廃石綿等とは、廃石綿及び石綿が含まれ、若しくは付着している産業廃棄物のうち、飛散するおそれがあるものとして次に掲げる事業等により発生したものをいいます。

  • 石綿建材除去事業(建築物その他の工作物に用いられる材料であって石綿を吹き付けられ、又は含むものの除去を行う事業をいう。)により生じたもの
  • 大気汚染防止法に規定する特定粉じん発生施設が設置されている事業場において生じた石綿であって集じん施設で集められたもの及び当該事業場において用いられ、廃棄された防じんマスク、集じんフィルターその他の用具又は器具であって、石綿が付着しているおそれのあるもの
  • 輸入されたもの(事業活動に伴って生じたものに限る)

具体的には、吹付け石綿、石綿保温材、けいそう土保温材、パーライト保温材などがあります。

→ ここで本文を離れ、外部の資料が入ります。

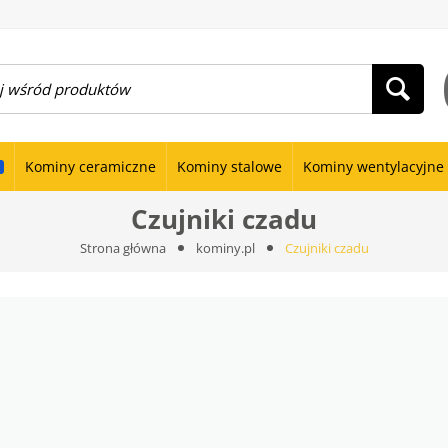
Kominy ceramiczne
Kominy stalowe
Kominy wentylacyjne
Czujniki czadu
Strona główna
kominy.pl
Czujniki czadu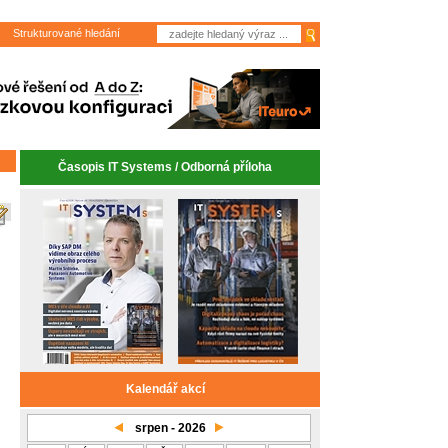
Strukturované hledání
Časopis IT Systems / Odborná příloha
Kalendář akcí
srpen - 2026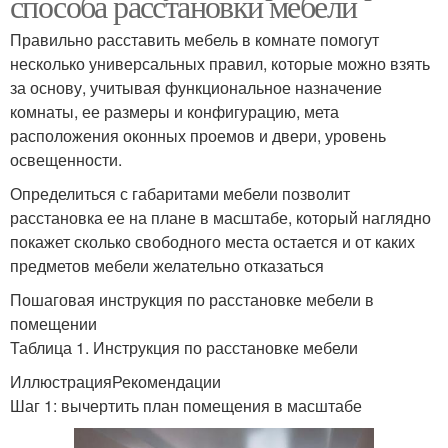
способа расстановки мебели
Правильно расставить мебель в комнате помогут
несколько универсальных правил, которые можно взять
за основу, учитывая функциональное назначение
комнаты, ее размеры и конфигурацию, мета
расположения оконных проемов и двери, уровень
освещенности.
Определиться с габаритами мебели позволит
расстановка ее на плане в масштабе, который наглядно
покажет сколько свободного места остается и от каких
предметов мебели желательно отказаться
Пошаговая инструкция по расстановке мебели в
помещении
Таблица 1. Инструкция по расстановке мебели
ИллюстрацияРекомендации
Шаг 1: вычертить план помещения в масштабе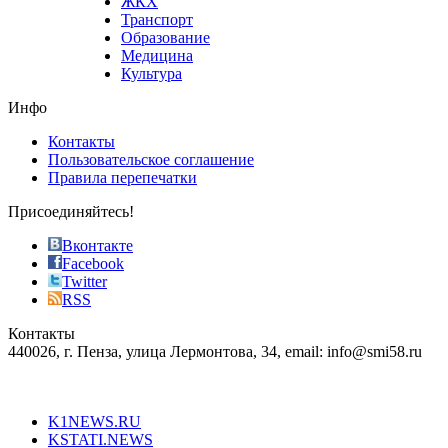
ЖКХ
best
Транспорт
phyrevape.com
Образование
vape
Медицина
store
Культура
on
the
Инфо
pursuit
of
Контакты
the
Пользовательское соглашение
most
Правила перепечатки
effective
sophistication
Присоединяйтесь!
also
just
Вконтакте
the
Facebook
right
Twitter
blend
RSS
in
Контакты
creation
440026, г. Пенза, улица Лермонтова, 34, email: info@smi58.ru
completely
unique
Все порталы НМГ
dazzling
type.
K1NEWS.RU
reddit
KSTATI.NEWS
sevenfridayreplica.ru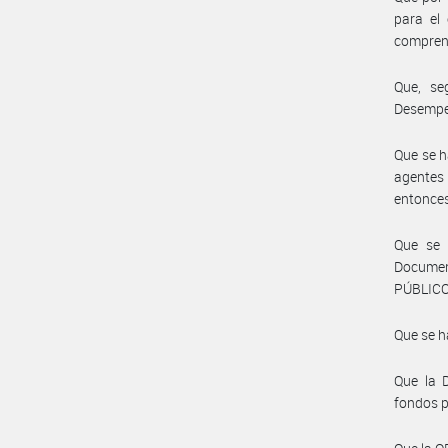
para el
compren
Que, se
Desempe
Que se h
agentes 
entonce
Que se 
Documen
PÚBLICO
Que se h
Que la D
fondos p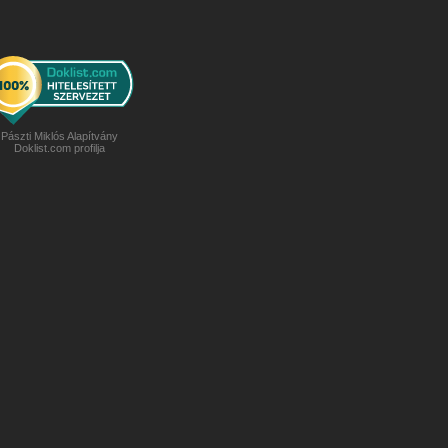
Pászti Miklós Alapítvány
Doklist.com profilja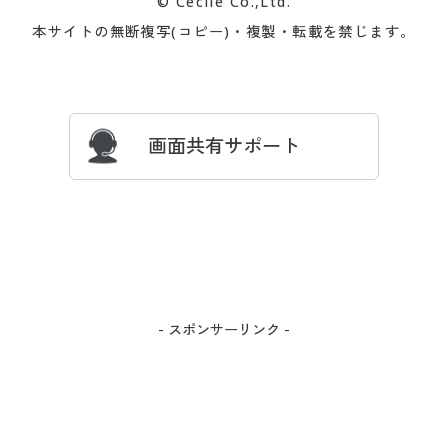
© Cecile Co.,Ltd.
会員登録・お客様情報変更に
お客様番号・パスワードをお
本サイトの無断複写(コピー)・複製・転載を禁じます。
プレゼント＆キャンペーン
サイトマップ
ついて
忘れの場合
サイズガイド
よくある質問とお問い合わせ
画面共有サポート
- スポンサーリンク -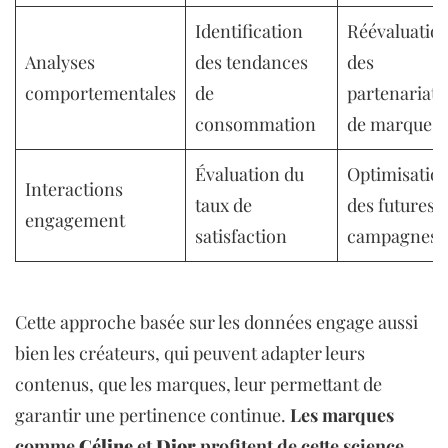
Identification
Réévaluatio
Analyses
des tendances
des
comportementales
de
partenariats
consommation
de marque
Évaluation du
Optimisatio
Interactions
taux de
des futures
engagement
satisfaction
campagnes
Cette approche basée sur les données engage aussi
bien les créateurs, qui peuvent adapter leurs
contenus, que les marques, leur permettant de
garantir une pertinence continue.
Les marques
comme
Céline
et
Dior
profitent de cette science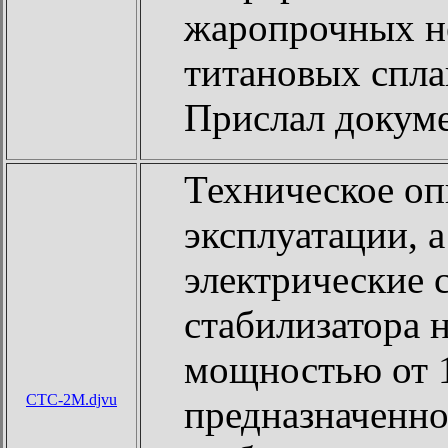
жаропрочных н
титановых сплав
Прислал докум
Техническое оп
эксплуатации, 
электрические 
стабилизатора
мощностью от 1
CTC-2M.djvu
предназначенно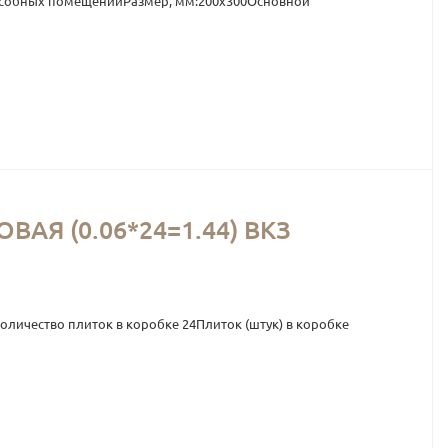
подсобных помещенийРазмер, мм:200х300Основной
АЯ (0.06*24=1.44) ВКЗ
личество плиток в коробке 24Плиток (штук) в коробке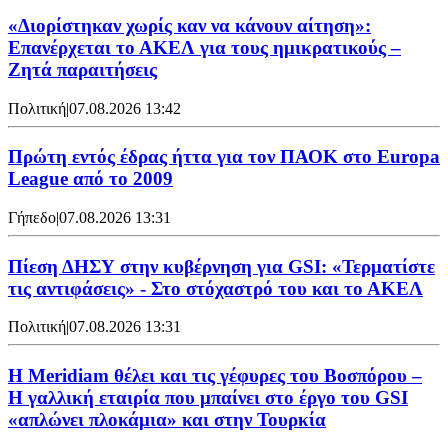
«Διορίστηκαν χωρίς καν να κάνουν αίτηση»:
Επανέρχεται το ΑΚΕΛ για τους ημικρατικούς –
Ζητά παραιτήσεις
Πολιτική
|
07.08.2026 13:42
Πρώτη εντός έδρας ήττα για τον ΠΑΟΚ στο Europa
League από το 2009
Γήπεδο
|
07.08.2026 13:31
Πίεση ΔΗΣΥ στην κυβέρνηση για GSI: «Τερματίστε
τις αντιφάσεις» - Στο στόχαστρό του και το ΑΚΕΛ
Πολιτική
|
07.08.2026 13:31
Η Meridiam θέλει και τις γέφυρες του Βοσπόρου –
Η γαλλική εταιρία που μπαίνει στο έργο του GSI
«απλώνει πλοκάμια» και στην Τουρκία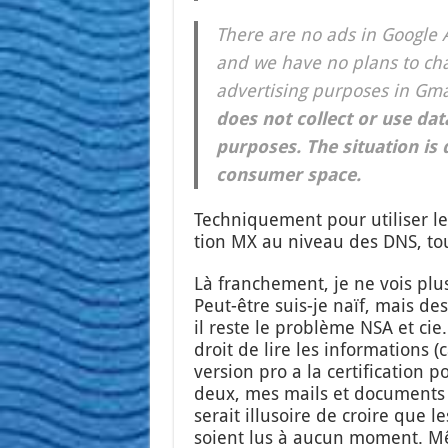
There are no ads in Google A
and we have no plans to cha
adver­ti­sing pur­poses in Gm
does not col­lect or use dat
pur­poses. The situa­tion is 
consu­mer space.
Tech­ni­que­ment pour uti­li­ser le
tion MX au niveau des DNS, to
Là fran­che­ment, je ne vois plus
Peut-être suis-je naïf, mais des
il reste le pro­blème NSA et cie.
droit de lire les infor­ma­tions 
ver­sion pro a la cer­ti­fi­ca­tio
deux, mes mails et docu­ments vr
serait illu­soire de croire que l
soient lus à aucun moment. Mê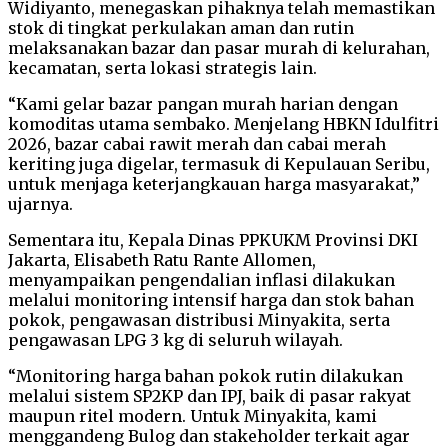
Widiyanto, menegaskan pihaknya telah memastikan
stok di tingkat perkulakan aman dan rutin
melaksanakan bazar dan pasar murah di kelurahan,
kecamatan, serta lokasi strategis lain.
“Kami gelar bazar pangan murah harian dengan
komoditas utama sembako. Menjelang HBKN Idulfitri
2026, bazar cabai rawit merah dan cabai merah
keriting juga digelar, termasuk di Kepulauan Seribu,
untuk menjaga keterjangkauan harga masyarakat,”
ujarnya.
Sementara itu, Kepala Dinas PPKUKM Provinsi DKI
Jakarta, Elisabeth Ratu Rante Allomen,
menyampaikan pengendalian inflasi dilakukan
melalui monitoring intensif harga dan stok bahan
pokok, pengawasan distribusi Minyakita, serta
pengawasan LPG 3 kg di seluruh wilayah.
“Monitoring harga bahan pokok rutin dilakukan
melalui sistem SP2KP dan IPJ, baik di pasar rakyat
maupun ritel modern. Untuk Minyakita, kami
menggandeng Bulog dan stakeholder terkait agar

参照環境省「廃棄物処理法における廃石綿等の基準等について」

石綿含有産業廃棄物

石綿含有産業廃棄物とは、「工作物の新築、改築又は除去に伴って生じた廃石綿等以外の産業廃棄物であって、石綿をその重量の 0.1%を超えて含有するもの」をいいます。
石綿を含んでいるものの、セメントなどで固定されていて通常の状態では飛散することがないものを指しています。
石綿スレート等の外装材、床タイルなどが該当します。

石綿含有一般廃棄物

石綿含有一般廃棄物とは、「工作物の新築、改築又は除去に伴って生じた一般廃棄物であって、石綿をその重量の 0.1%を超えて含有するもの 」をいいます。
日曜大工によって排出された石綿スレート等の外装材が該当します。

石綿を含む廃棄物の処理方法

石綿を含む廃棄物は処理にあたり「飛散防止措置をとること」「他の廃棄物と区分して収集・運搬・積替え・保管を行うこと」が必要です。
そしてそれぞれの処理基準に従って行うことが求められます。

参照環境省環境再生・資源循環局「石綿含有廃棄物等処理マニュアル (第3版)」

廃石綿等の処理方法

飛散性のある廃石綿等は、特別管理産業廃棄物に指定されています。
廃石綿等の処理方法は3パターンあります。

  • 固形化または薬剤による安定化をしたのち耐水性の材料で二重梱包して、管理型最終処分場に埋め立て
  • 石綿含有産業廃棄物の融解施設において1,500度以上で融解
  • 国が認定している無害化処理施設で無害化処理

融解は石綿(アスベスト)を完全に無害化できますが施設数が少なく、埋め立て処分が主流になっています。

石綿含有産業廃棄物

飛散性のない石綿含有産業廃棄物は、産業廃棄物の処理基準に沿って処分をしなければなりません。
石綿含有産業廃棄物の処理方法は3パターンあります。

  • 安定型または管理型最終処分場に埋め立て
  • 石綿含有産業廃棄物の融解施設において1,500度以上で融解
  • 国が認定している無害化処理施設で無害化処理

石綿含有産業廃棄物は中間処理として破砕することは禁止されています。

石綿含有一般廃棄物

石綿含有一般廃棄物は一般廃棄物の処理基準に沿って処分しなければなりません。
石綿含有一般廃棄物の処理方法は3パターンです。

  • 安定型または管理型最終処分場に埋め立て
  • 石綿含有産業廃棄物の融解施設において1,500度以上で融解
  • 国が認定している無害化処理施設で無害化処理

まとめ

石綿(アスベスト)は、飛散性の有無により、処理方法が異なります。
2020年末に判明した、バスマットやコースターなどのアスベストを含む家庭用品は、基本的にメーカーなどが回収することになっています。
メーカなどから産業廃棄物として排出された場合は「石綿含有産業廃棄物」に準じた処理を行う必要があります。
また、家庭から一般廃棄物として排出された場合、収集・運搬・処分の際に破砕することがないように十分な注意が必要です。